Tonchi was listed, along with other members of a so-called "queer cabal" at The New York Times, as #7 in Out magazine's "Power 50" in 2007. In 2008, T was awarded Magazine of the Year from the Society of Publication Designers.

From 1998 to 2003, Tonchi was the Fashion Creative Director for Esquire. In 2001, Esquire earned the Magazine of the Year award from the Society of Publication Designers, as well as National Magazine Award nominations for Photography and Design. Before joining Esquire, Tonchi worked as creative director for J. Crew.
Tonchi returned to Conde Nast, having served as Self magazine's creative director from 1994 until 1996. Prior to that, he served as editor, and later, fashion director, for L'Uomo Vogue from 1987 to 1994. At the start of his career in Italy, Tonchi co-founded and served as editor and art director for Westuff magazine, a publication that later evolved into Emporio Armani Magazine.

Tonchi has curated a number of exhibitions and co-authored and edited the accompanying books, including "Excess: Fashion and the Underground in the '80s," "Human Game: Winners and Losers," (exhibitions created for Pitti Immagine at the Stazione Leopolda in Florence), "Uniform: Order and Disorder" (an exhibition in Florence and P.S.1/MOMA) and most recently, "Italiana: Italy Through the Lens of Fashion 1971-2001" at Palazzo Reale in Milan, and "Bellissima: Italy and High Fashion 1945-1968" at the MAXXI Museum in Rome and NSU Fort Lauderdale.

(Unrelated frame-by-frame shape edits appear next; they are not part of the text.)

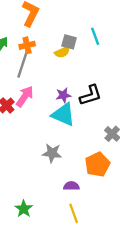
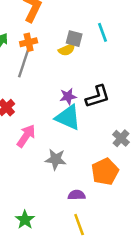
pink arrow: (25, 96) -> (26, 136), moved

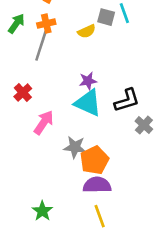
gray square: (74, 39) -> (106, 17), moved
black L-shape: (98, 96) -> (127, 100), moved
orange pentagon: (105, 172) -> (94, 160), moved
purple semicircle: (77, 195) -> (97, 185), size x1.5

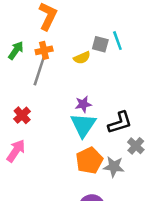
cyan triangle: (88, 103) -> (83, 125), turned 40
pink arrow: (44, 122) -> (16, 151), moved
gray star: (75, 147) -> (114, 167), moved
orange pentagon: (94, 160) -> (89, 160), moved

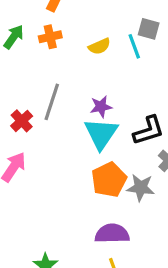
cyan line: (117, 41) -> (134, 46), moved
gray square: (100, 44) -> (149, 29), moved
gray line: (39, 71) -> (52, 102), moved

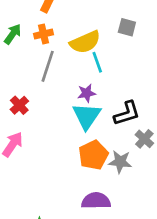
yellow semicircle: (99, 46) -> (85, 42), size x1.6
cyan line: (134, 46) -> (97, 62), moved
gray line: (52, 102) -> (48, 66), moved

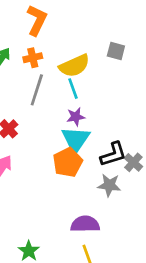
cyan line: (97, 62) -> (73, 89), moved
black L-shape: (127, 113) -> (113, 154), moved
orange pentagon: (93, 155) -> (68, 162), moved

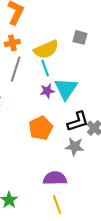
cyan triangle: (76, 140) -> (66, 89), moved

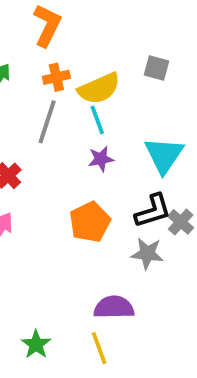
orange cross: (12, 43) -> (56, 77), moved
cyan triangle: (66, 89) -> (164, 155), moved
yellow line: (57, 204) -> (99, 348), moved

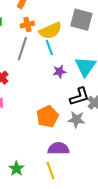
gray square: (157, 68) -> (81, 20), size x1.6
purple star: (101, 159) -> (59, 72), moved
orange pentagon: (90, 222) -> (47, 117), moved

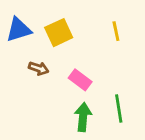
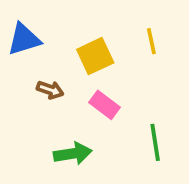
yellow square: (59, 33) -> (95, 56), moved
green arrow: (83, 117) -> (73, 154), moved, turned 76

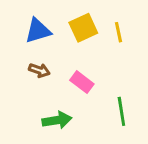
blue triangle: (24, 39) -> (38, 31), moved
yellow square: (95, 56) -> (83, 28), moved

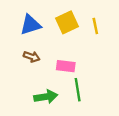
pink rectangle: (82, 82) -> (66, 66), turned -30
green line: (121, 111) -> (78, 90), moved

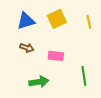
yellow line: (95, 26) -> (89, 22), moved
green line: (78, 90) -> (84, 76), moved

He has edited several books on the intersection of art and fashion. He was the co-author of "Total Living" and "Walter Albini and His Time," and a visual consultant for "Memos: On Fashion In This Millennium" at the Poldi Pezzoli Museum in Milan.

===W magazine===
Tonchi was named Editor-in-Chief of W magazine in March 2010.

In June 2019, Tonchi exited W, when the publication was sold by Condé Nast to Surface Media. Tonchi voiced reluctance to accept the change of ownership, so his replacement by Sara Moonves didn't surprise observers. Tonchi sued for breach of contract, and in June 2022, Condé Nast settled the lawsuit and released the following statement: "Stefano Tonchi is a talented journalist and media executive who made enormous contributions to the success of W magazine as editor in chief for over nine years. We are pleased to have resolved this matter with him." Tonchi added: "Leading W magazine and working with talented teams at Condé Nast was a highlight of my career. I am glad we can all move on from our differences."

===Post-W career===
In March 2022, he launched Palmer, a luxury media brand, with Michael J Berman, co-founder of George magazine.

He served as consulting chief creative officer of L’Officiel from January 2020 until December 2021.

In May 2024 he was appointed editorial director of Harper's Bazaar Italia.

==Personal life==
Tonchi's partner is David Maupin; they met in 1987 when Maupin was studying in Florence. The couple has twin daughters. Since 2011, the family has been residing at Osborne Apartments, in a space designed by Annabelle Selldorf. They also maintain a weekend house in Bridgehampton.